Robot Uprisings
“Is Steiner okay about that?”
“Steiner doesn’t have a choice, unfortunately. There isn’t really any kind of effective work he could do like that, and we can’t afford to carry the deadweight of an unproductive mind. You’ve seen how stretched we are: it’s all hands on deck around here. We work you until you drop, and if you can’t work, you go back in the box. That’s the deal.”
“I’m glad for Steiner, then.”
Nero shook her head emphatically. “Don’t be. Steiner would much rather stay with us. He fitted in well, after his adjustment. Popular guy.”
“I could tell. But then why are they treating him like he’s won the lottery, if that’s not what he wanted?”
“Because what else are you going to do? Feel miserable about it? Hold a wake? Steiner goes back in the box with dignity. He held his end up. Didn’t let any of us down. Now he gets to take it easy. If we can’t celebrate that, what can we celebrate?”
“They’ll be bringing someone else out, then.”
“As soon as Clausen identifies a suitable replacement. He or she’ll need to be trained up, though, and in the meantime there’s a man-sized gap where Steiner used to be.” She lifted off her hard hat to scratch her scalp. “That’s kind of the reason I dropped by, actually. You’re fitting in well, Gaunt, but sooner or later we all have to handle solitary duties away from the ops rig. Where Steiner was is currently unmanned. It’s a low-maintenance unit that doesn’t need more than one warm body, most of the time. The thinking is this would be a good chance to try you out.”
It wasn’t a total surprise; he had known enough of the work patterns to know that, sooner or later, he would be shipped out to one of the other rigs for an extended tour of duty. He just hadn’t expected it to happen quite so soon, when he was only just beginning to find his feet, only just beginning to feel that he had a future.
“I don’t feel ready.”
“No one ever does. But the chopper’s waiting. Clausen’s already redrawing the schedule so someone else can take up the slack here.”

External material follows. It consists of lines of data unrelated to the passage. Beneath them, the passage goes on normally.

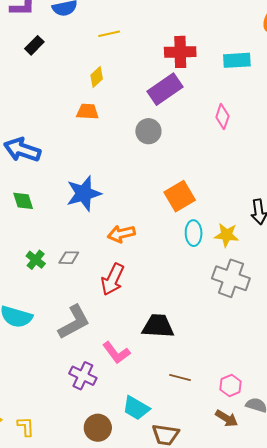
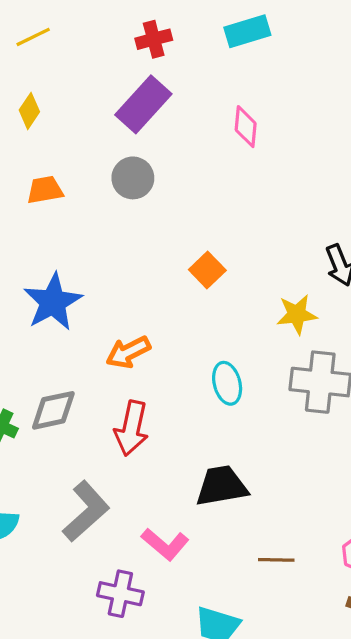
red cross: (180, 52) -> (154, 39), size x0.7
orange trapezoid: (88, 112) -> (45, 190), moved
orange square: (180, 196) -> (207, 270), size x0.7
cyan ellipse: (194, 233) -> (227, 383), moved
gray diamond: (69, 258) -> (53, 410), size x1.4

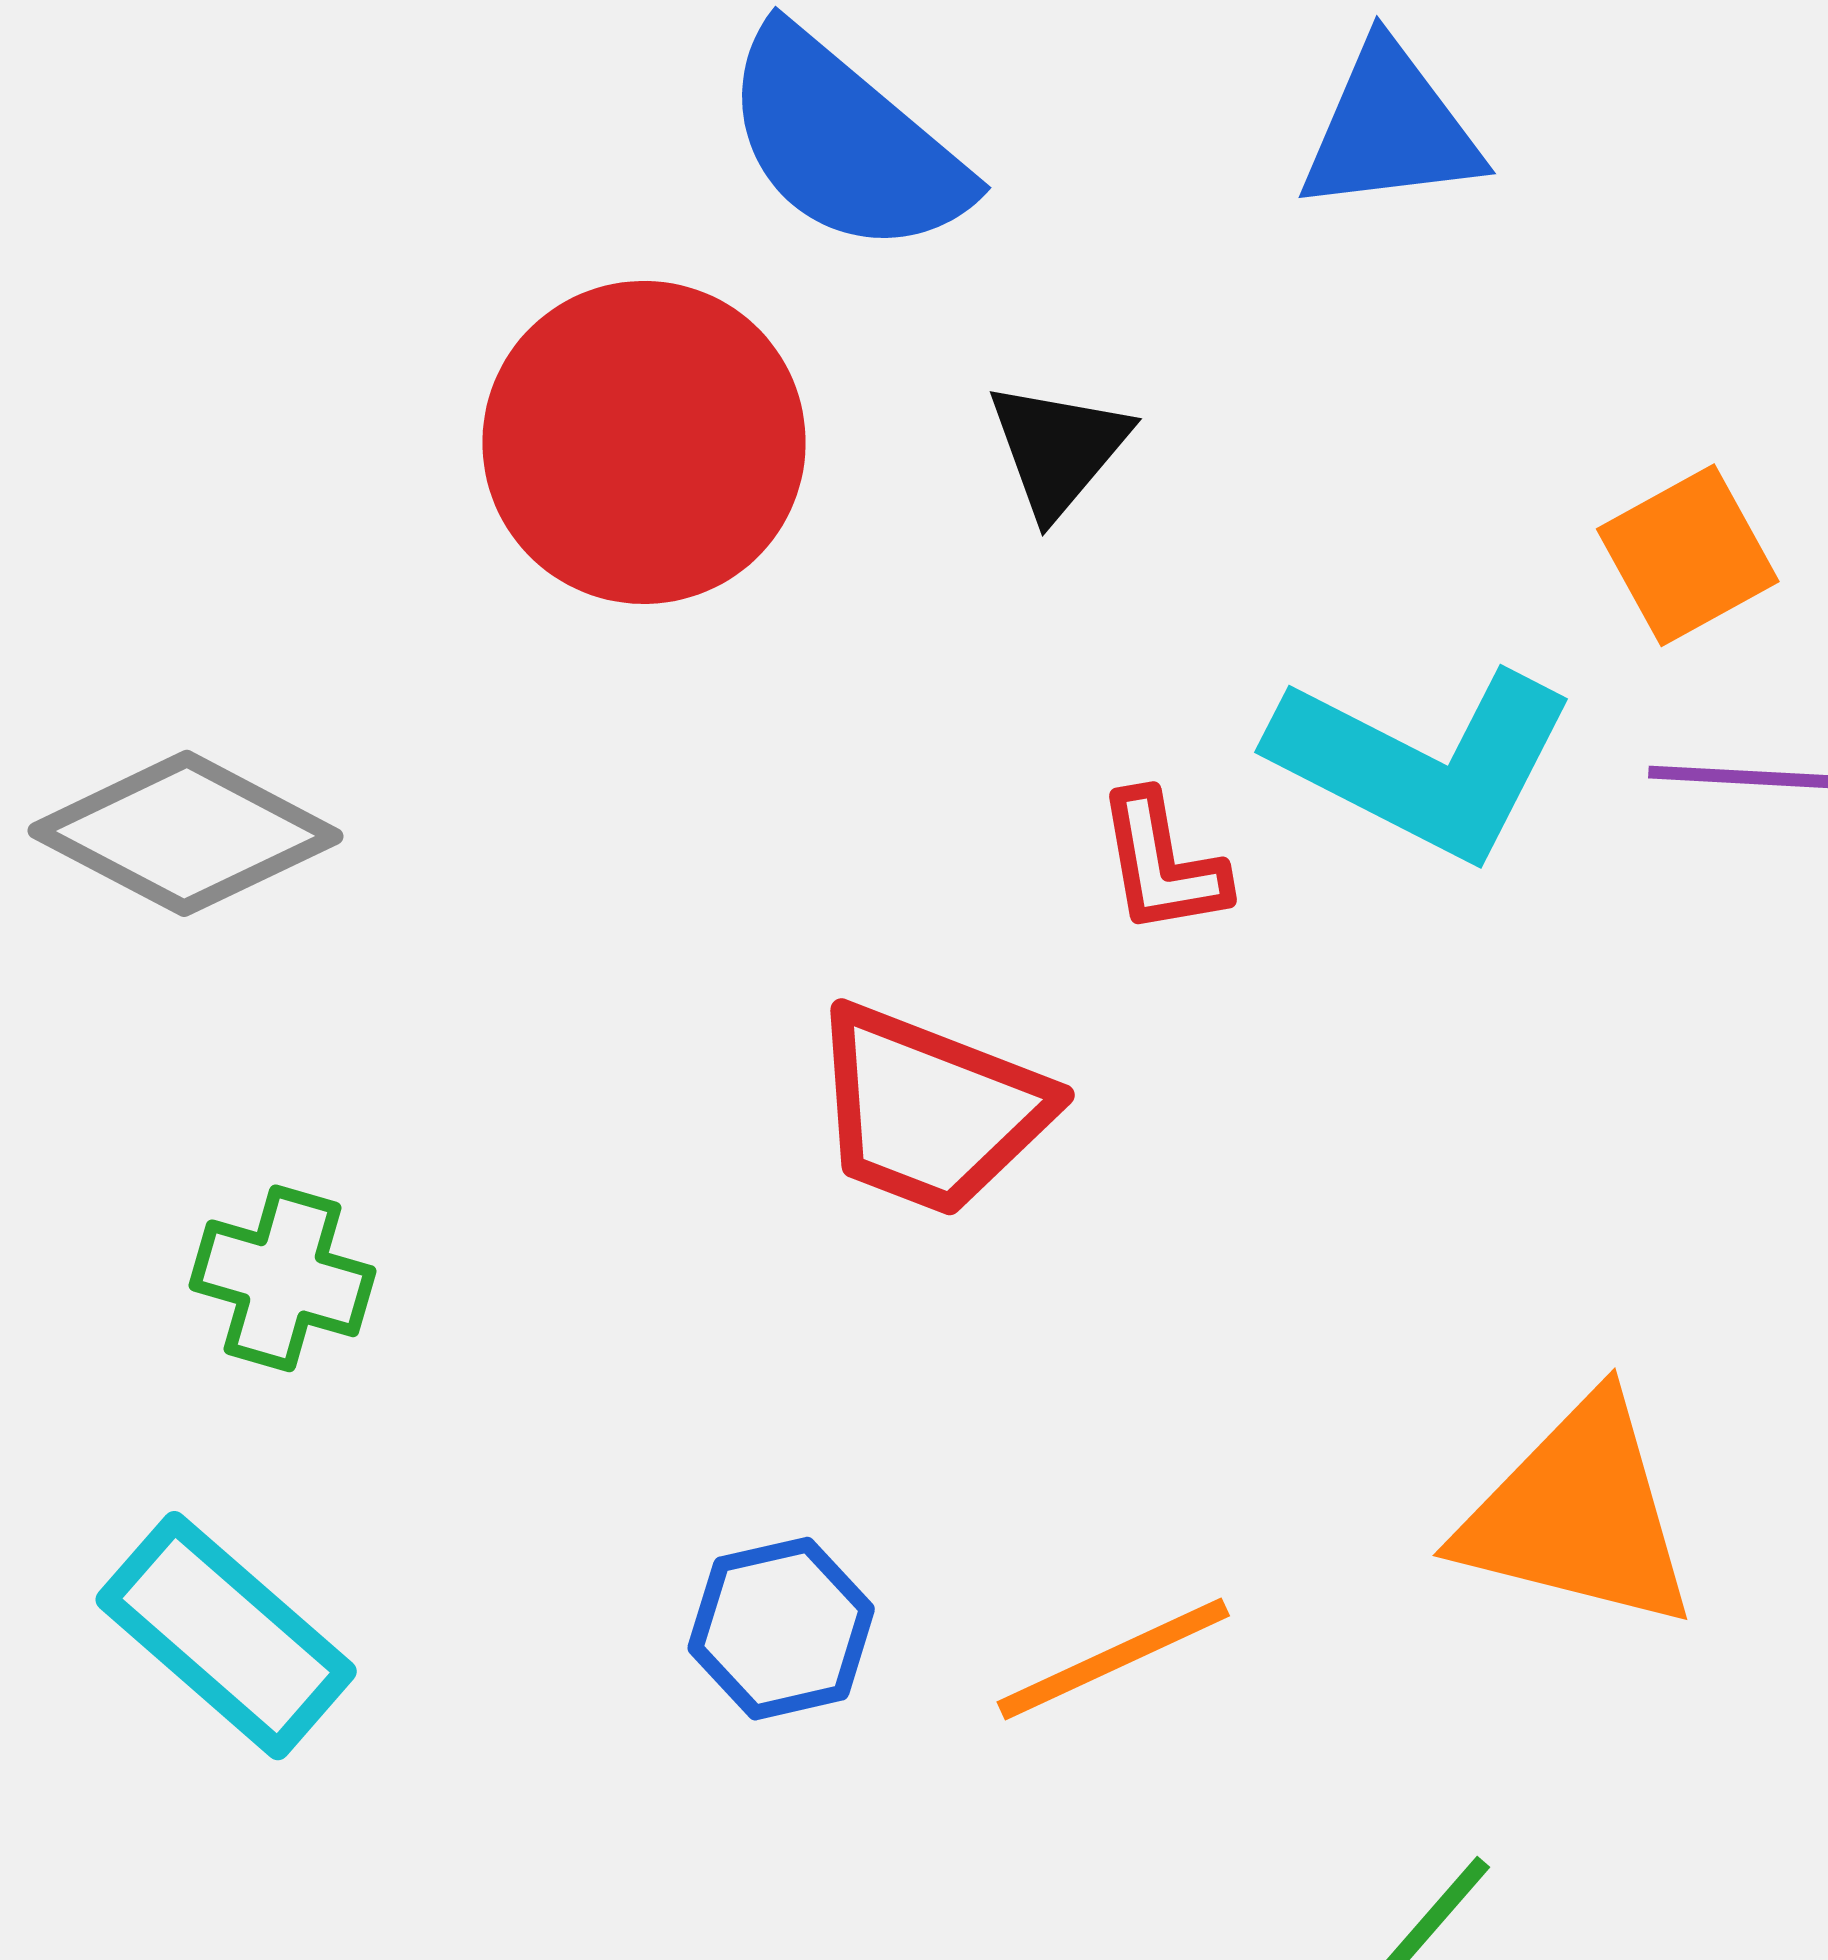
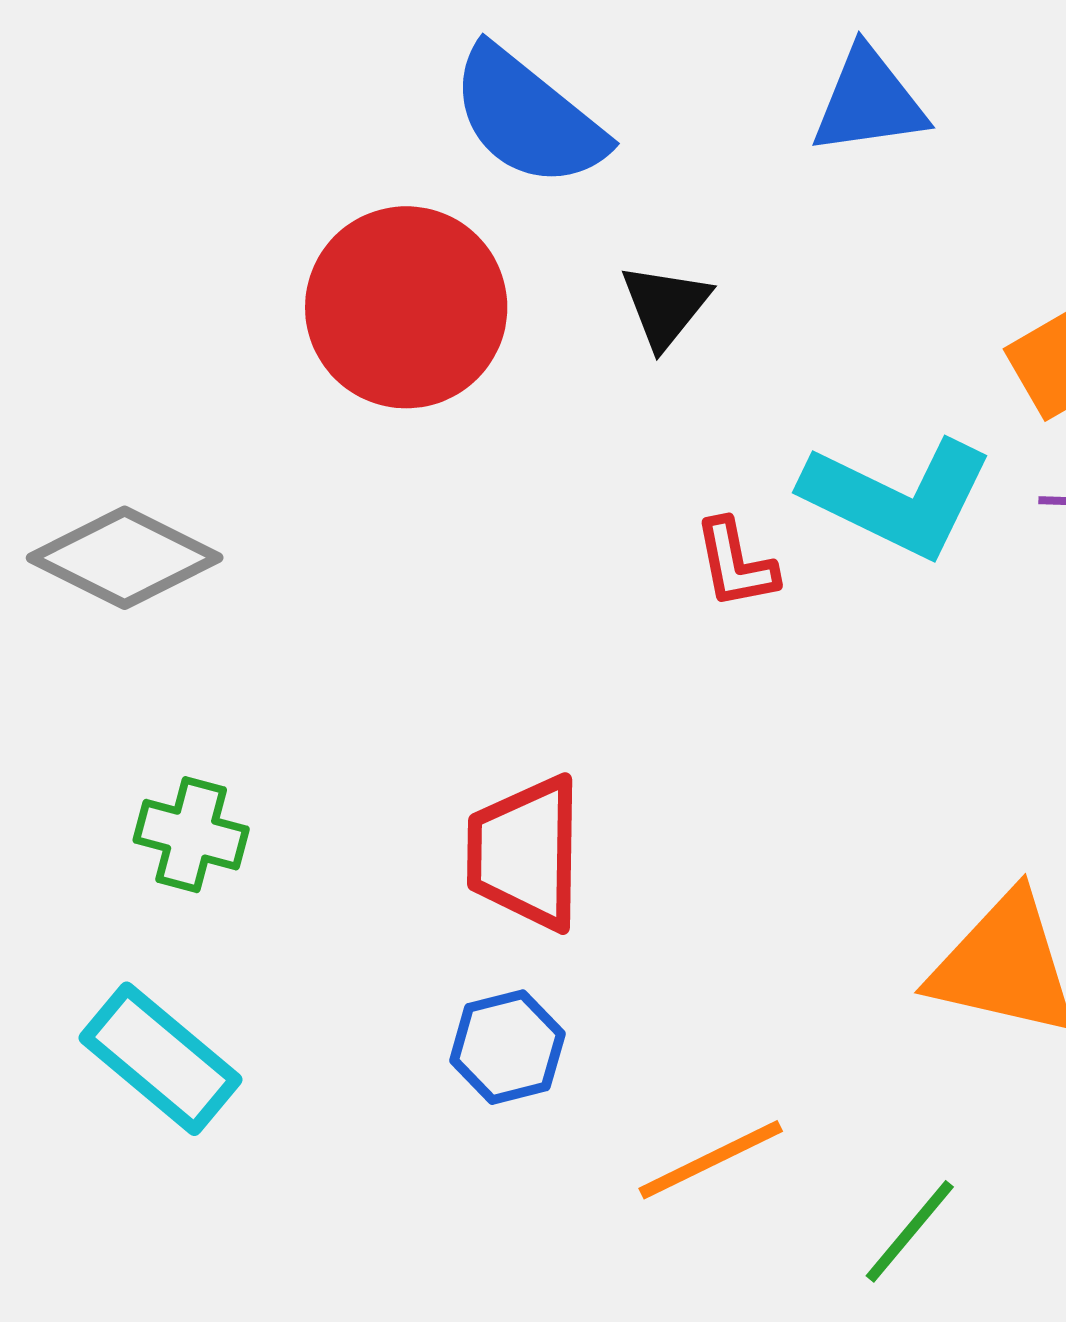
red trapezoid: (930, 1110) -> (525, 853), moved, turned 71
orange line: (1113, 1659) -> (711, 1160), moved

“I don’t get a choice in this, do I?”
Nero looked sympathetic. “Not really. But, you know, sometimes it’s easier not having a choice.”
“How long?”
“Hard to say. Figure on at least three weeks, maybe longer. I’m afraid Clausen won’t make the decision to pull you back until she’s good and ready.”
“I think I pissed her off,” Gaunt said.
“Not the hardest thing to do,” Nero answered.
They helicoptered him out to the other rig. He had been given just enough time to gather his few personal effects, such as they were. He did not need to take any tools or parts with him because he would find all that he needed when he arrived, as well as ample rations and medical supplies. Nero, for her part, tried to reassure him that all would be well. The robots he would be tending were all types that he had already serviced, and it was unlikely that any would suffer catastrophic breakdowns during his tour. No one was expecting miracles, she said: if something arose that he couldn’t reasonably deal with, then help would be sent. And if he cracked out there, then he’d be brought back.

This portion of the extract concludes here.